El hambre empezó a atenazarla. No había comido en todo el día. Armada con su paraguas, volvió a la cocina. Los seis gatos mamaban de su madre, Dolly dormitaba. Del parto solo quedaba un charco oscuro que el calor empezaba a resquebrajar. Consuelo se dirigió a la nevera, arrambló con todo lo que pudo, sin que Dolly se enterara.

Regresó al sofá y mientras engullía la comida, se le ocurrió un plan: disolvería uno de sus somníferos en la bebida de Dolly. Cuando se quedase dormida sustraería los gatos a su madre, los metería en una bolsa de basura, los ahogaría en la bañera, los tiraría en el contenedor más próximo. Al día siguiente llevaría a Dolly, todavía adormilada, al refugio de animales. ¡Y cuando le viniese en gana a la vecina, allí la podía recoger, la muy sinvergüenza de ella!
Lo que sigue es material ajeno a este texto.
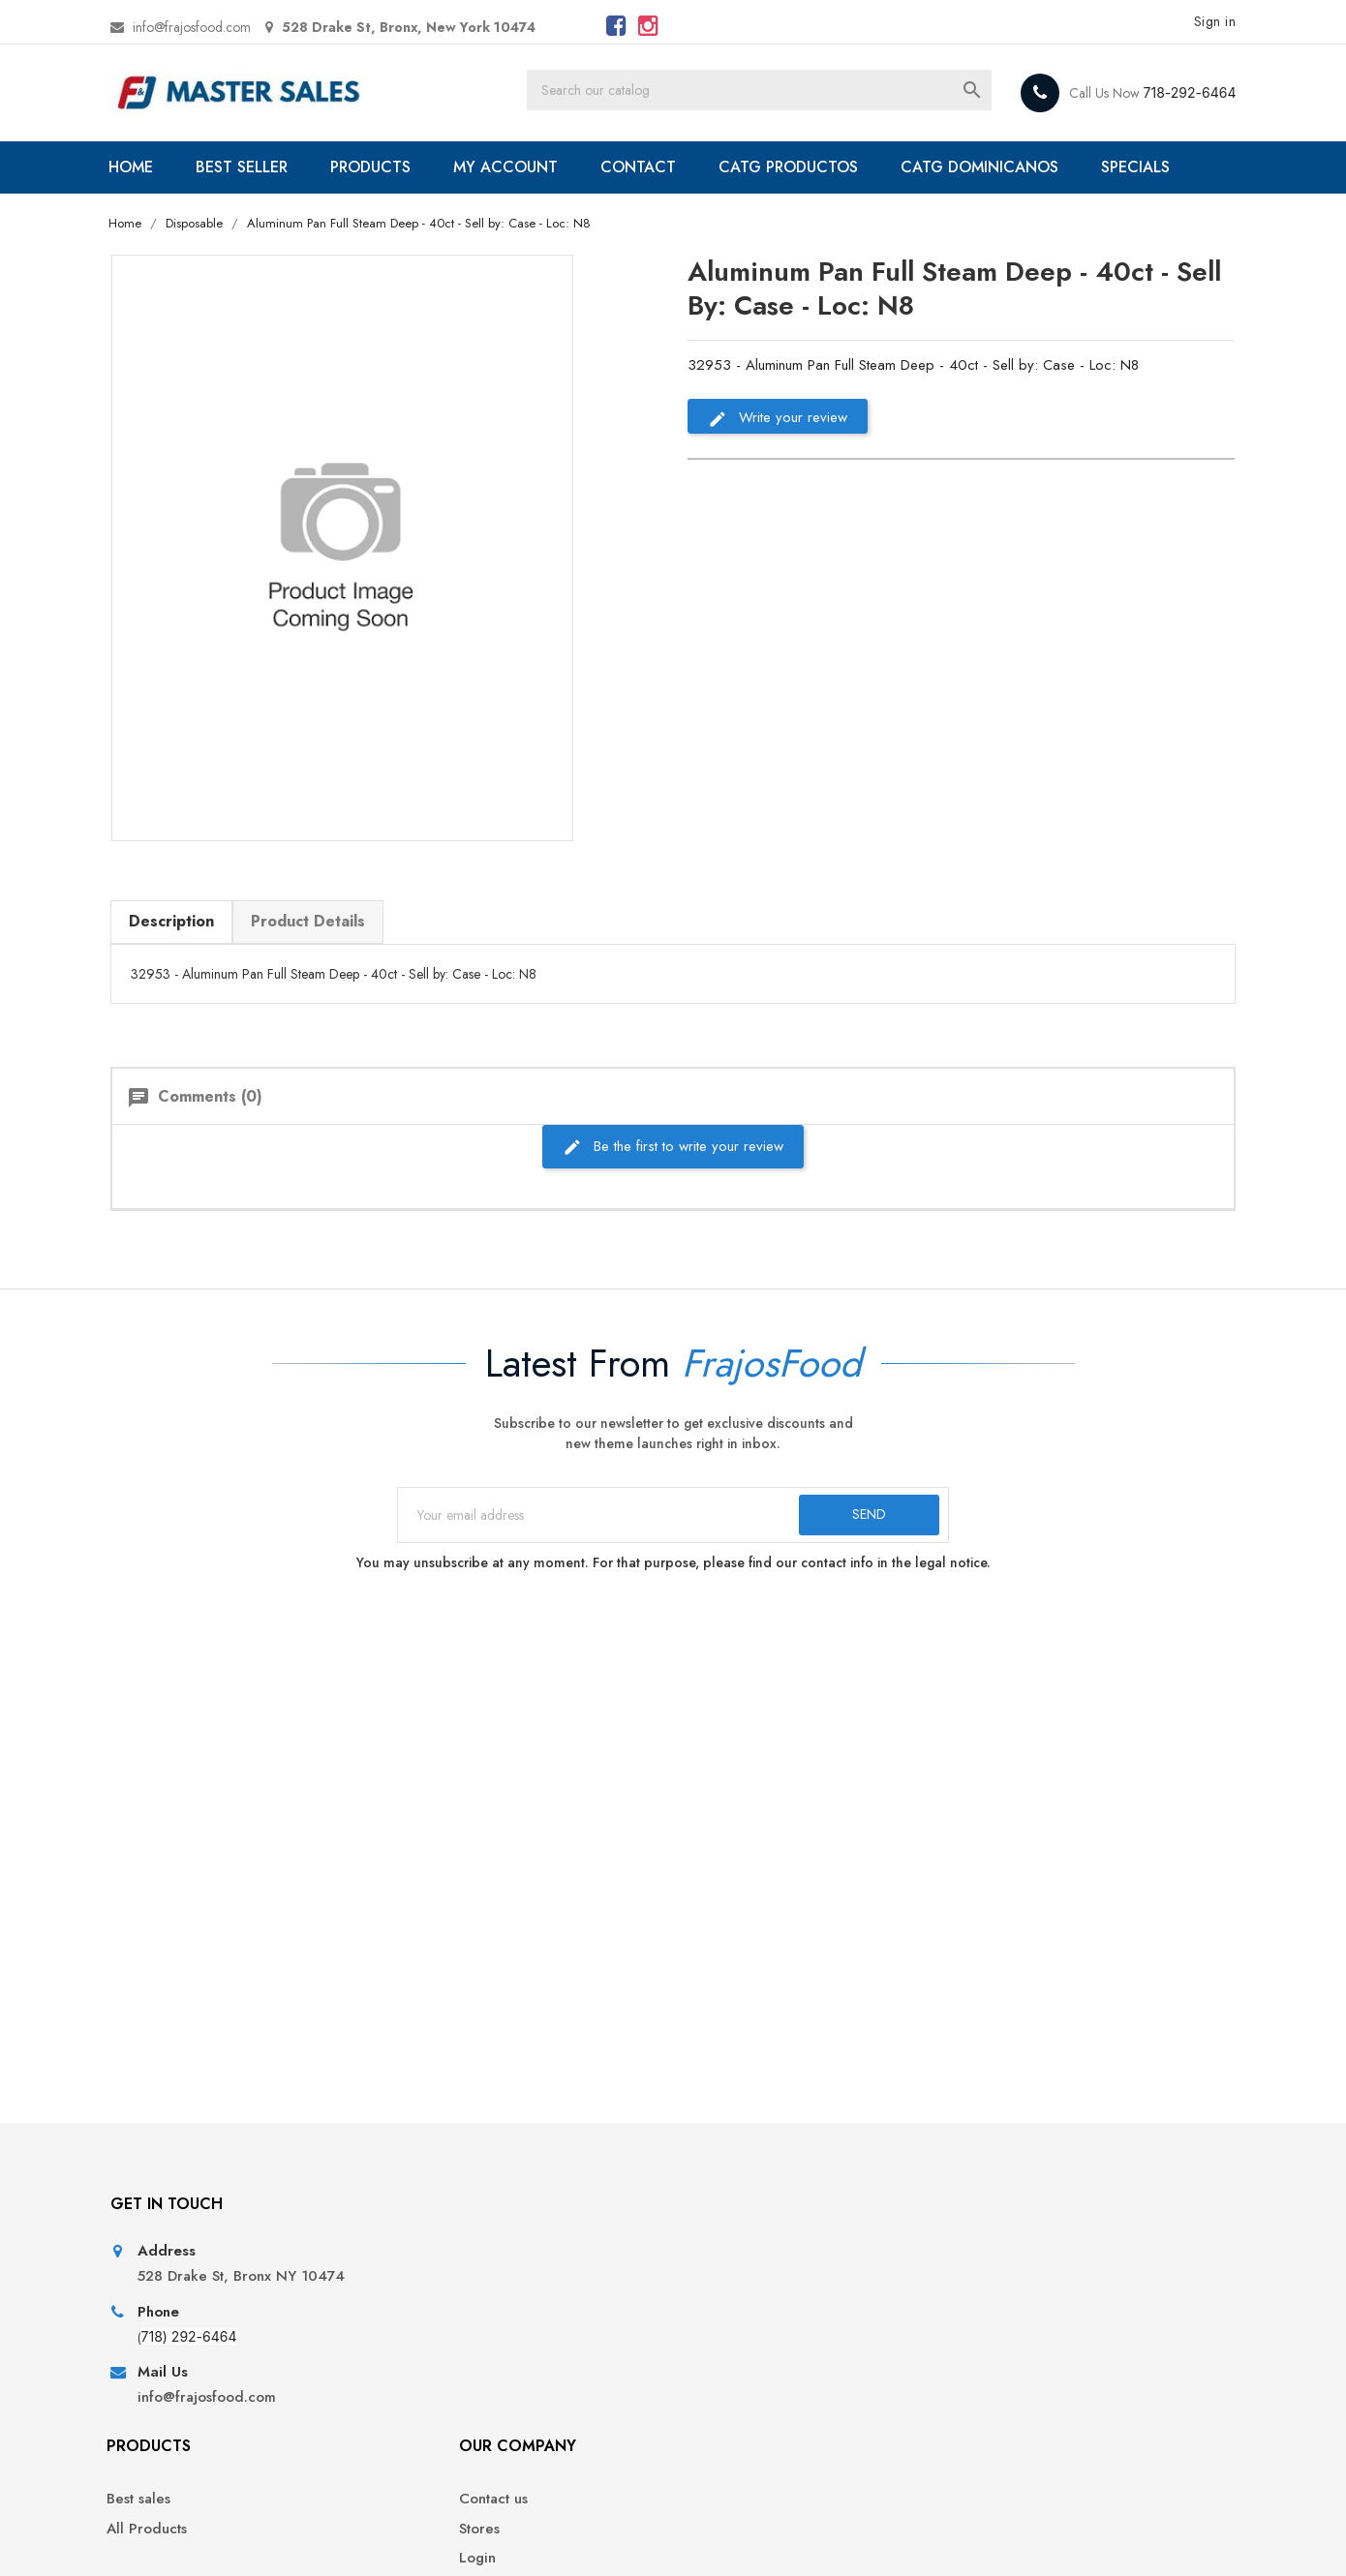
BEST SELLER (269, 167)
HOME (158, 167)
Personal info (1007, 2302)
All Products (452, 2331)
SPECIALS (189, 219)
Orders (987, 2331)
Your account (1026, 2249)
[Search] (786, 93)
Cuando cayó la noche, una noche clara de verano, llevó su plan a cabo. Se veía lo suficiente para no encender la luz. La semioscuridad le daba a Consuelo una impunidad que la envalentonaba. Dolly tardó en beberse el agua, nada en dormirse. Después de hacerse con la bolsa de basura, protegerse las manos con unos guantes de cocina, Consuelo metió a los seis gatitos en la bolsa, la cerró con un nudo, se dirigió al cuarto de baño, se puso en cuclillas frente a la bañera que había rellenado previamente, y metió la bolsa dentro del agua. La mantuvo firmemente en el fondo, con un sentimiento de alivio indecible. Poco se debatieron los bichos, unas sacudidas y poco más. Qué fácil es matar, pensó mientras esbozaba una sonrisa victoriosa. Al levantarse se tropezó con la alfombrilla de baño y se cayó boca arriba. Intentó incorporarse pero un dolor intenso que le salía de la cadera y le paralizaba las piernas la hizo perder el conocimiento.
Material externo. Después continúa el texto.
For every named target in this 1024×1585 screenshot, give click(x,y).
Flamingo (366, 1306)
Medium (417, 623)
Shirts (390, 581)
Cuando recobró el sentido, el día asomaba. Tenía la camiseta empapada. Irguió el cuello con esfuerzo: un pulpo inerte y peludo, lleno de cabezas y patas yacía sobre su tripa en medio de jirones de plástico. Demasiado débil para gritar, el miedo ardió en su garganta, áspera de sed.

Dolly, sentada sobre el borde de la bañera, la observaba. Con el pelaje empapado, erizado a puñados, las orejas puntiagudas echadas hacia atrás, la cola erguida como alambre, las pupilas dilatas, la gata la vigilaba. Cuando vio como Consuelo se quitaba de un manotazo a sus gatitos muertos de encima, le tembló la mandíbula y con un alarido saltó encima de su presa arañándole la cara con sus garras afiladas.

Consuelo, protegiéndose el rostro de los arañazos, aulló un NOOOOOOOO que retumbó hasta las parcelas más recónditas de su cuerpo, en la más absoluta intimidad.